Jurisprudence

Kennedy’s Retirement Also Jeopardizes Public Education for Undocumented Children

Border separation isn’t the only way Republicans are attempting to curtail immigration by punishing kids.

A young woman takes notes while seated at a desk in a classroom.
DACA student Laura Piñeros, whose family brought her to the U.S. from Colombia when she was a baby, takes notes in class at Eastern Connecticut State University on Oct. 3 in Willimantic, Connecticut. Melanie Stetson Freeman/The Christian Science Monitor via Getty Images

It’s hard to imagine a class of persons in America who have had a harder shake of late than undocumented children, who have been separated from their parents both at the border and after immigration raids well within the nation’s interior. The mental image of children being pried from their parents and thrown in cages is underscored by heart-wrenching stories about the devastating effects these kids can experience after separation. Promisingly, a federal district court in San Diego has held that the administration’s family separation policies “shock the conscience” and thus violate substantive due process, ordering the administration to reunite families within 30 days.

But even if these egregious efforts to make life miserable for immigrants don’t succeed, there are other crises on the horizon. Republican lawmakers’ attempt to deter immigration by punishing children is nothing new. Consider U.S. Secretary of Education Betsy DeVos’ recent statement that it was a “school decision” or a “local community decision” whether a public school should call Immigration and Customs Enforcement to report undocumented students. The notion that our nation’s educators ought to check on students’ immigration status may sound anathema to progressives (and was widely panned by civil rights groups), but the secretary’s comments were hardly an outlier. Alabama, for example, passed a law in 2011 that would have required all public schools in the state to identify undocumented students.

Alabama couldn’t enforce its law, though, because of a 1982 Supreme Court case called Plyler v. Doe. Indeed, Plyler is what ultimately led Secretary DeVos to backtrack on her comments, too.

Plyler itself involved a Texas law that authorized local school districts to refuse enrollment to undocumented children. In a 5–4 decision, the Supreme Court struck down the law as a violation of the Equal Protection Clause. Critical to the court’s reasoning was its concern that “imposing disabilities on [a] child is contrary to the basic concept of our system that legal burdens should bear some relationship to individual responsibility or wrongdoing.” “Obviously,” the court continued, an undocumented child’s presence in America is a choice over which she “can have little control.” The court thus concluded that no “substantial state interest” justifies “deny[ing] a discrete group of innocent children the free public education that [a state] offers to other children residing within its borders.”

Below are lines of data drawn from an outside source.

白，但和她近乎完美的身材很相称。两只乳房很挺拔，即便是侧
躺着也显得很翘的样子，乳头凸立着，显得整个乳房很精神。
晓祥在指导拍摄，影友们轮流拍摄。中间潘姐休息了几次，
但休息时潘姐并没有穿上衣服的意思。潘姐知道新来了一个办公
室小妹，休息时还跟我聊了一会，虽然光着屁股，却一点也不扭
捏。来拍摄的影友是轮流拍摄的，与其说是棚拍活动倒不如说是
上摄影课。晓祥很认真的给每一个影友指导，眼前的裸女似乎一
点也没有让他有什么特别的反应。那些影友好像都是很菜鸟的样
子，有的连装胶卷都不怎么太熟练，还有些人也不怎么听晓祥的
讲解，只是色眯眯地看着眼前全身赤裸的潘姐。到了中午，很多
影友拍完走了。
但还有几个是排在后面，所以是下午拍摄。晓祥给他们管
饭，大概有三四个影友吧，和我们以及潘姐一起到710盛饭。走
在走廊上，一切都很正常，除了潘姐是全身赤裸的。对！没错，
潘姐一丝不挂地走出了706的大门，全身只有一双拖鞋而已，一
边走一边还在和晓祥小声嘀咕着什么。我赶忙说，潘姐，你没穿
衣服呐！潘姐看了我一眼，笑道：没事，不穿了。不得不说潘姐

With Justice Anthony Kennedy’s pending retirement, however, it is an open question whether immigration and children’s rights advocates will be able to wield the sword of Plyler v. Doe much longer. Much of the discussion of Justice Kennedy’s retirement has centered on the uncertainty around more well-known precedents (such as Roe v. Wade) and more recent ones (such as Obergefell v. Hodges and Fisher v. University of Texas). But a case like Plyler is a forceful example of other less-known decisions that may also be in jeopardy. Plyler itself was already a bit of an outlier (it applied heightened scrutiny to the challenged Texas law even though no suspect class or fundamental right was implicated), and the four justices in dissent included moderates such as Justice Sandra Day O’Connor.

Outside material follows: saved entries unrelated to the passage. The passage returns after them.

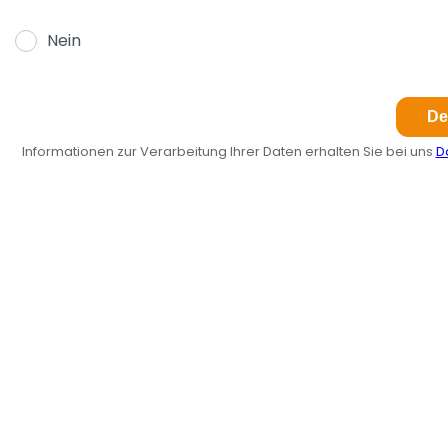
Nein
Informationen zur Verarbeitung Ihrer Daten erhalten Sie bei uns
D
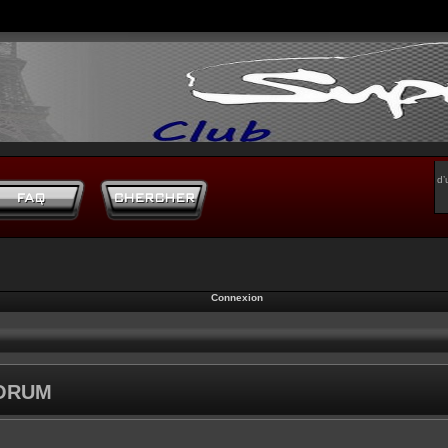
d’
Connexion
FORUM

If Justice Kennedy is replaced by a rock-ribbed conservative, it is not difficult to imagine the newest justice joining a 5–4 majority to reverse Plyler. After all, while some conservatives deserve credit for opposing the president’s family separation policies, the notion of denying undocumented children access to public school is much closer to the heartland of the Republican agenda. A recent poll showed that roughly half of Americans oppose admitting undocumented kids to public schools. So when five justices barely blink before casting aside a decades-old precedent governing public sector unions, a case like Plyler that enjoys a younger pedigree can hardly rest assured.

The repercussions of such a holding would go beyond access to free public education—itself a right of inestimable importance in helping to acculturate and open opportunities for so many undocumented children. Overturning Plyler would also undermine the Deferred Action for Childhood Arrivals program, because one of the eligibility requirements for DACA is that a child currently be enrolled in school (or have graduated from high school). If red states were free to deny children that privilege, DACA itself would lose relevance for a substantial number of undocumented children.

There is no silver lining to this story; there is only a call to alarm. When the president is willing to pry undocumented children from their parents and throw them into cages, no one should be surprised when others in his party try to throw them out of public schools. Until now, the only thing stopping them was Plyler v. Doe, but Justice Kennedy’s retirement puts that case in real jeopardy. And that means the future of hundreds of thousands of innocent children in America is, too.